Arezzo - Museo di Casa Vasari

Museo di Casa Vasari
Via XX Settembre, 55   52100 Arezzo  Come arrivare
Tel. +39 0575 409040
drm-tos.casavasari@cultura.gov.it
Prenotazioni, Biglietteria e Bookshop
tel. +39 0575 354449
e-mail: casavasari@gruppomosaico.com www.giorgiovasari-ticketoffice.it/

Direttore Rossella Sileno
Tel. +39 0575 409078
rossella.sileno@cultura.gov.it

Giorni, orari di apertura e modalità di ingresso 

lunedì, mercoledì, giovedì, venerdì e sabato ore 9.00 - 19.30 (ultimo ingresso 18.35)
domenica e festivi ore 9.00 - 13.30 (ultimo ingresso 12.20).

Chiuso: martedì, 1 gennaio, 25 dicembre.

Prenotazione obbligatoria da effettuare negli orari di apertura del museo ai seguenti contatti: tel. +39 0575 354449, e-mail: casavasari@gruppomosaico.com   www.giorgiovasari-ticketoffice.it/
In considerazione degli spazi ridotti di quasi tutte le sale, si prevede la presenza contemporanea di un numero massimo di 25 persone. Allo Stanzino Vasariano potranno accedere contemporaneamente solo 3 persone, alla Cappellina una persona per volta.
Alla Sala video sarà consentito l’accesso a 8 persone contemporaneamente, con una permanenza massima di 20 minuti.

BIGLIETTI
Intero: € 4,00 Ridotto: € 2,00 Riduzioni e gratuità secondo le norme di legge previste per i musei statali.
La biglietteria chiude 30 minuti prima della chiusura del Museo.

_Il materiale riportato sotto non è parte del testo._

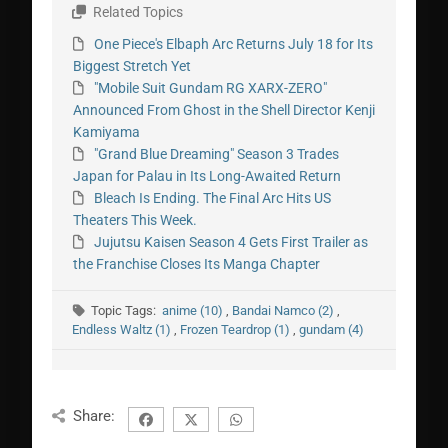
Related Topics
One Piece's Elbaph Arc Returns July 18 for Its
Biggest Stretch Yet
"Mobile Suit Gundam RG XARX-ZERO"
Announced From Ghost in the Shell Director Kenji
Kamiyama
"Grand Blue Dreaming" Season 3 Trades
Japan for Palau in Its Long-Awaited Return
Bleach Is Ending. The Final Arc Hits US
Theaters This Week.
Jujutsu Kaisen Season 4 Gets First Trailer as
the Franchise Closes Its Manga Chapter
Topic Tags:
anime (10)
,
Bandai Namco (2)
,
Endless Waltz (1)
,
Frozen Teardrop (1)
,
gundam (4)
Share:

"Una casa principiata in Arezzo, con un sito per fare orti bellissimi nel borgo San Vito, nella migliore aria della città": con queste parole Giorgio Vasari descriveva la sua casa, acquistata nel 1541, oggi sede del museo omonimo. L’abitazione si sviluppa su quattro livelli: il seminterrato; il piano nobile, con affaccio diretto sul giardino; il secondo piano, probabilmente destinato alla servitù, piuttosto rimaneggiato; le soffitte. Accanto alla casa si estende il giardino pensile all’italiana, in origine più esteso e con degli orti.
Vasari affrescò riccamente le sale dell’appartamento signorile, seguendo un preciso programma di celebrazione del ruolo dell’artista, utilizzando riferimenti mitologici, biblici, e allegorie.
Nel 1911 –  in occasione del quarto centenario della nascita dell’artista aretino – la dimora venne acquistata dallo Stato italiano per destinarla a Museo.
Negli anni Cinquanta del secolo scorso il Museo assunse il suo aspetto attuale, con l’eliminazione degli arredi in stile e l’allestimento di una piccola quadreria con opere di Vasari, dei suoi collaboratori, e di altri pittori toscani, ben rappresentativa del Manierismo toscano.
All’interno di Casa Vasari si conserva inoltre il prezioso Archivio vasariano, contenente la corrispondenza del poliedrico artista e documenti quali le Ricordanze e lo Zibaldone.

La collezione

Il museo è caratterizzato soprattutto dalla presenza di pitture murali sulle pareti e sulle volte, e dai dipinti su tavola che l’artista realizzò a più riprese per decorare la propria abitazione.
In particolare, nella Sala del Trionfo della Virtù, la rappresentazione è incentrata sul ruolo dell’artista, e sull’influsso degli astri sulla vita umana: celebri artisti dell’antichità, figure allegoriche e, sul soffitto,  Il Trionfo della Virtù che lotta con la Fortuna e l’Invidia. Nella Camera di Abramo, ovvero la camera nuziale,  ha particolare risalto Dio padre che benedice la generazione di Abramo nel tondo centrale del soffitto. Nelle altre sale, Apollo e le Muse, la Fama, e numerosi ritratti di artisti contemporanei a Vasari.
I dipinti esposti a Casa Vasari, nella Quadreria allestita agli inizi degli anni Cinquanta e rinnovata nel 2011, provengono per la maggior parte dalle collezioni delle Gallerie Fiorentine e presentano una rassegna di pittori cinquecenteschi riferibile in particolare ai cosiddetti "pittori dello studiolo", ossia gli artisti che –  intorno al 1570  collaborarono insieme a Vasari alla decorazione dello Studiolo di Francesco I de’ Medici in Palazzo Vecchio, tra cui Jacopo Zucchi, Carlo Portelli, Mirabello Cavalori, Francesco Morandini, Alessandro Allori, Perin del Vaga, Giovanni Stradano, Maso da San Friano, Santi di Tito, ed altri di ambito aretino e fiorentino.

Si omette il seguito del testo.